What you need to do:
Once the images are removed, repeat all of the entries exactly.

━━━━━━━━━━━━━━━━━━━━━━━━━━━━━━

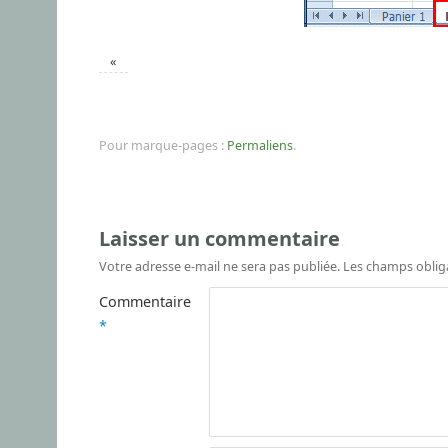
«
Pour marque-pages :
Permaliens
.
Laisser un commentaire
Votre adresse e-mail ne sera pas publiée.
Les champs oblig
Commentaire
*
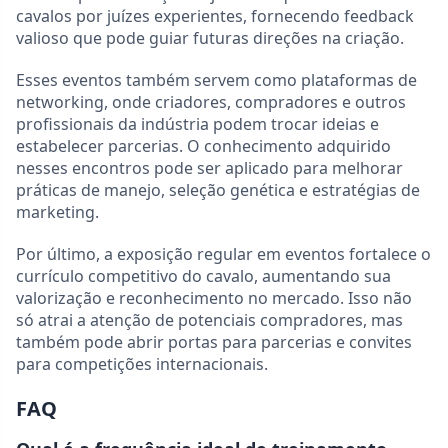
cavalos por juízes experientes, fornecendo feedback
valioso que pode guiar futuras direções na criação.
Esses eventos também servem como plataformas de
networking, onde criadores, compradores e outros
profissionais da indústria podem trocar ideias e
estabelecer parcerias. O conhecimento adquirido
nesses encontros pode ser aplicado para melhorar
práticas de manejo, seleção genética e estratégias de
marketing.
Por último, a exposição regular em eventos fortalece o
currículo competitivo do cavalo, aumentando sua
valorização e reconhecimento no mercado. Isso não
só atrai a atenção de potenciais compradores, mas
também pode abrir portas para parcerias e convites
para competições internacionais.
FAQ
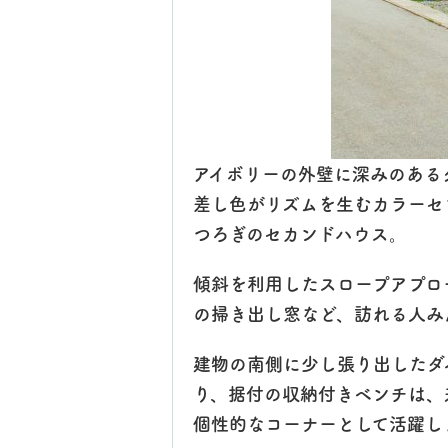
アイボリーの外壁に深みのある
差し色がリズムを生むカラーセ
つろぎのセカンドハウス。
傾斜を利用したスロープアプロ
の掃き出し窓など、訪れる人み
建物の南側に少し張り出したダ
り、据付の収納付きベンチは、
個性的なコーナーとして活躍し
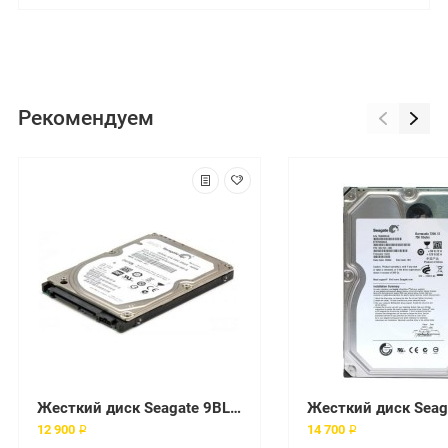
Рекомендуем
Жесткий диск Seagate 9BL146 500Gb SATAII 3,5" HDD
12 900 ₽
14 700 ₽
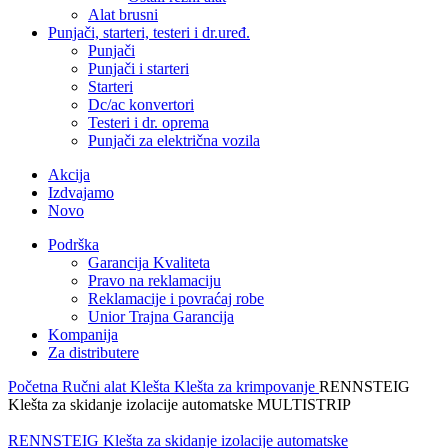
Alat brusni
Punjači, starteri, testeri i dr.uređ.
Punjači
Punjači i starteri
Starteri
Dc/ac konvertori
Testeri i dr. oprema
Punjači za električna vozila
Akcija
Izdvajamo
Novo
Podrška
Garancija Kvaliteta
Pravo na reklamaciju
Reklamacije i povraćaj robe
Unior Trajna Garancija
Kompanija
Za distributere
Početna
Ručni alat
Klešta
Klešta za krimpovanje
RENNSTEIG
Klešta za skidanje izolacije automatske MULTISTRIP
RENNSTEIG Klešta za skidanje izolacije automatske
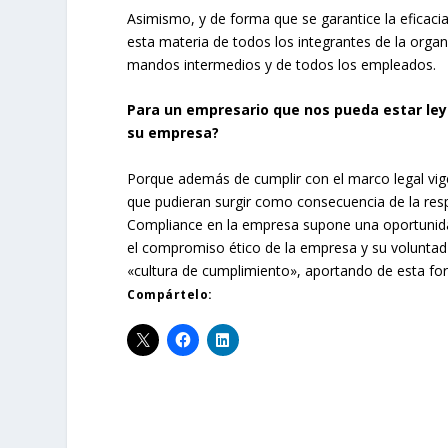
Asimismo, y de forma que se garantice la eficacia
esta materia de todos los integrantes de la organi
mandos intermedios y de todos los empleados.
Para un empresario que nos pueda estar le
su empresa?
Porque además de cumplir con el marco legal vige
que pudieran surgir como consecuencia de la respo
Compliance en la empresa supone una oportunida
el compromiso ético de la empresa y su voluntad 
«cultura de cumplimiento», aportando de esta for
Compártelo:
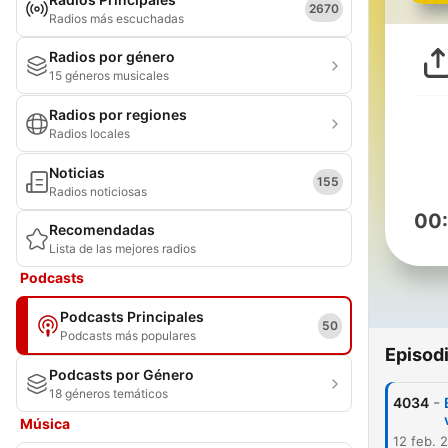
2670
Radios más escuchadas
Radios por género
15 géneros musicales
Radios por regiones
Radios locales
Noticias
155
Radios noticiosas
00
Recomendadas
Lista de las mejores radios
Podcasts
Podcasts Principales
50
Podcasts más populares
Episod
Podcasts por Género
18 géneros temáticos
-
4034
Música
12 feb. 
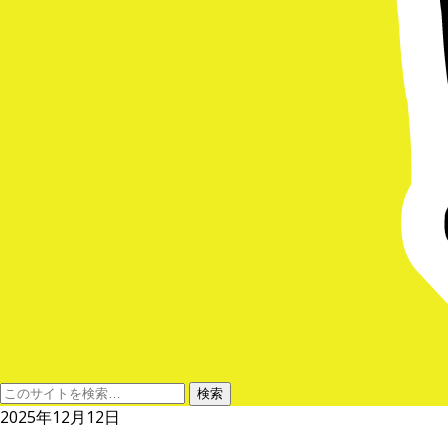
2025年12月12日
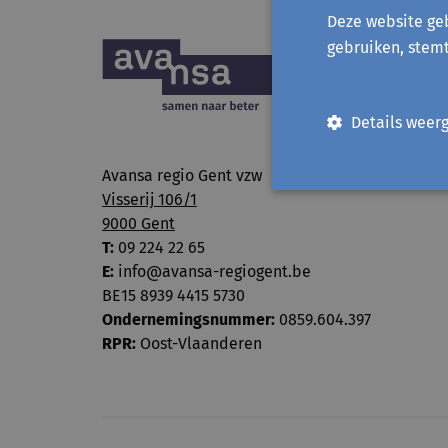
Deze website geb
gebruiken, stem
Details weer
Avansa regio Gent vzw
Visserij 106/1
9000 Gent
T:
09 224 22 65
E:
info@avansa-regiogent.be
BE15 8939 4415 5730
Ondernemingsnummer:
0859.604.397
RPR:
Oost-Vlaanderen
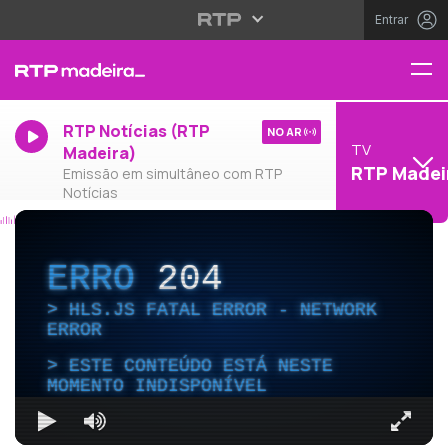
Entrar
RTP Notícias (RTP
NO AR
TV
Madeira)
RTP Madei
Emissão em simultâneo com RTP
Notícias
ERRO
204
HLS.JS FATAL ERROR - NETWORK
ERROR
ESTE CONTEÚDO ESTÁ NESTE
MOMENTO INDISPONÍVEL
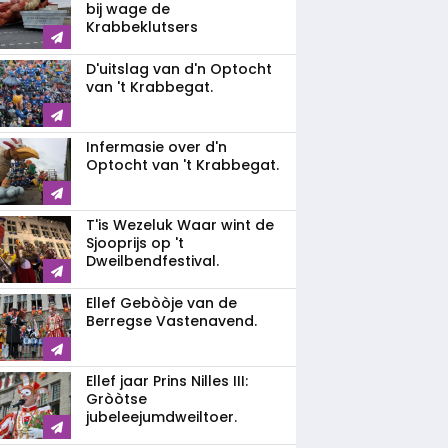
bij wage de
Krabbeklutsers
D'uitslag van d'n Optocht
van 't Krabbegat.
Infermasie over d'n
Optocht van 't Krabbegat.
T'is Wezeluk Waar wint de
Sjooprijs op 't
Dweilbendfestival.
Ellef Gebòòje van de
Berregse Vastenavend.
Ellef jaar Prins Nilles III:
Gròòtse
jubeleejumdweiltoer.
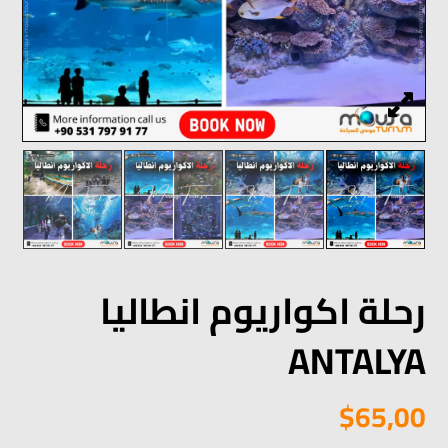
رحلة اكواريوم انطاليا
$
65,00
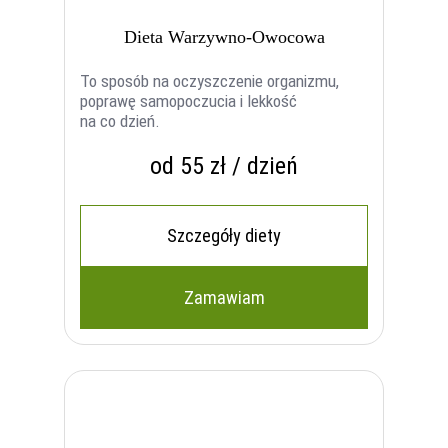
Dieta Warzywno-Owocowa
To sposób na oczyszczenie organizmu,
poprawę samopoczucia i lekkość
na co dzień.
od 55 zł / dzień
Szczegóły diety
Zamawiam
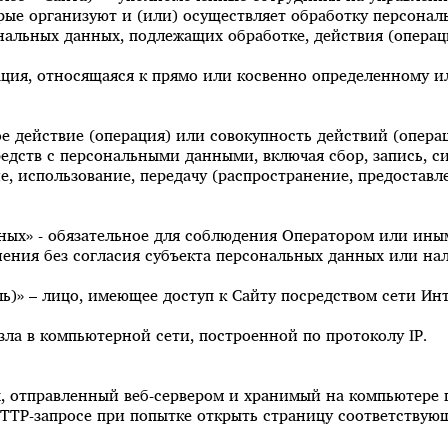
ые организуют и (или) осуществляет обработку персонал
нальных данных, подлежащих обработке, действия (опера
ация, относящаяся к прямо или косвенно определенному и
ое действие (операция) или совокупность действий (опера
едств с персональными данными, включая сбор, запись, с
е, использование, передачу (распространение, предоставле
нных» - обязательное для соблюдения Оператором или ин
нения без согласия субъекта персональных данных или на
ель)» – лицо, имеющее доступ к Сайту посредством сети И
узла в компьютерной сети, построенной по протоколу IP.
, отправленный веб-сервером и хранимый на компьютере п
HTTP-запросе при попытке открыть страницу соответствующ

━━━━━━━━━━━━━━━━━━━━━━━━━━━━━━

Exercise answer:
«
Pour marque-pages :
Permaliens
.
Laisser un commentaire
Votre adresse e-mail ne sera pas publiée.
Les champs oblig
Commentaire
*
cavalos por juízes experientes, fornecendo feedback
valioso que pode guiar futuras direções na criação.
Esses eventos também servem como plataformas de
networking, onde criadores, compradores e outros
profissionais da indústria podem trocar ideias e
estabelecer parcerias. O conhecimento adquirido
nesses encontros pode ser aplicado para melhorar
práticas de manejo, seleção genética e estratégias de
marketing.
Por último, a exposição regular em eventos fortalece o
currículo competitivo do cavalo, aumentando sua
valorização e reconhecimento no mercado. Isso não
só atrai a atenção de potenciais compradores, mas
também pode abrir portas para parcerias e convites
para competições internacionais.
FAQ
アイボリーの外壁に深みのある
差し色がリズムを生むカラーセ
つろぎのセカンドハウス。
傾斜を利用したスロープアプロ
の掃き出し窓など、訪れる人み
建物の南側に少し張り出したダ
り、据付の収納付きベンチは、
個性的なコーナーとして活躍し
Рекомендуем
Жесткий диск Seagate 9BL146 500Gb SATAII 3,5" HDD
12 900 ₽
14 700 ₽
Alat brusni
Punjači, starteri, testeri i dr.uređ.
Punjači
Punjači i starteri
Starteri
Dc/ac konvertori
Testeri i dr. oprema
Punjači za električna vozila
Akcija
Izdvajamo
Novo
Podrška
Garancija Kvaliteta
Pravo na reklamaciju
Reklamacije i povraćaj robe
Unior Trajna Garancija
Kompanija
Za distributere
Početna
Ručni alat
Klešta
Klešta za krimpovanje
RENNSTEIG
Klešta za skidanje izolacije automatske MULTISTRIP
RENNSTEIG Klešta za skidanje izolacije automatske
Asimismo, y de forma que se garantice la eficacia
esta materia de todos los integrantes de la organi
mandos intermedios y de todos los empleados.
Para un empresario que nos pueda estar le
su empresa?
Porque además de cumplir con el marco legal vige
que pudieran surgir como consecuencia de la respo
Compliance en la empresa supone una oportunida
el compromiso ético de la empresa y su voluntad 
«cultura de cumplimiento», aportando de esta for
Compártelo:
2670
Radios más escuchadas
Radios por género
15 géneros musicales
Radios por regiones
Radios locales
Noticias
155
Radios noticiosas
00
Recomendadas
Lista de las mejores radios
Podcasts
Podcasts Principales
50
Podcasts más populares
Episod
Podcasts por Género
18 géneros temáticos
-
4034
Música
12 feb. 
2025年12月12日
Deze website geb
gebruiken, stem
Details weer
Avansa regio Gent vzw
Visserij 106/1
9000 Gent
T:
09 224 22 65
E:
info@avansa-regiogent.be
BE15 8939 4415 5730
Ondernemingsnummer:
0859.604.397
RPR:
Oost-Vlaanderen
Entrar
RTP Notícias (RTP
NO AR
TV
Madeira)
RTP Madei
Emissão em simultâneo com RTP
Notícias
ERRO
204
HLS.JS FATAL ERROR - NETWORK
ERROR
ESTE CONTEÚDO ESTÁ NESTE
MOMENTO INDISPONÍVEL
bij wage de
Krabbeklutsers
D'uitslag van d'n Optocht
van 't Krabbegat.
Infermasie over d'n
Optocht van 't Krabbegat.
T'is Wezeluk Waar wint de
Sjooprijs op 't
Dweilbendfestival.
Ellef Gebòòje van de
Berregse Vastenavend.
Ellef jaar Prins Nilles III:
Gròòtse
jubeleejumdweiltoer.
رحلة اكواريوم انطاليا
$
65,00
Dieta Warzywno-Owocowa
To sposób na oczyszczenie organizmu,
poprawę samopoczucia i lekkość
na co dzień.
od 55 zł / dzień
Szczegóły diety
Zamawiam
ые организуют и (или) осуществляет обработку персонал
нальных данных, подлежащих обработке, действия (опера
ация, относящаяся к прямо или косвенно определенному и
ое действие (операция) или совокупность действий (опера
едств с персональными данными, включая сбор, запись, с
е, использование, передачу (распространение, предоставле
нных» - обязательное для соблюдения Оператором или ин
нения без согласия субъекта персональных данных или на
ель)» – лицо, имеющее доступ к Сайту посредством сети И
узла в компьютерной сети, построенной по протоколу IP.
, отправленный веб-сервером и хранимый на компьютере п
HTTP-запросе при попытке открыть страницу соответствующ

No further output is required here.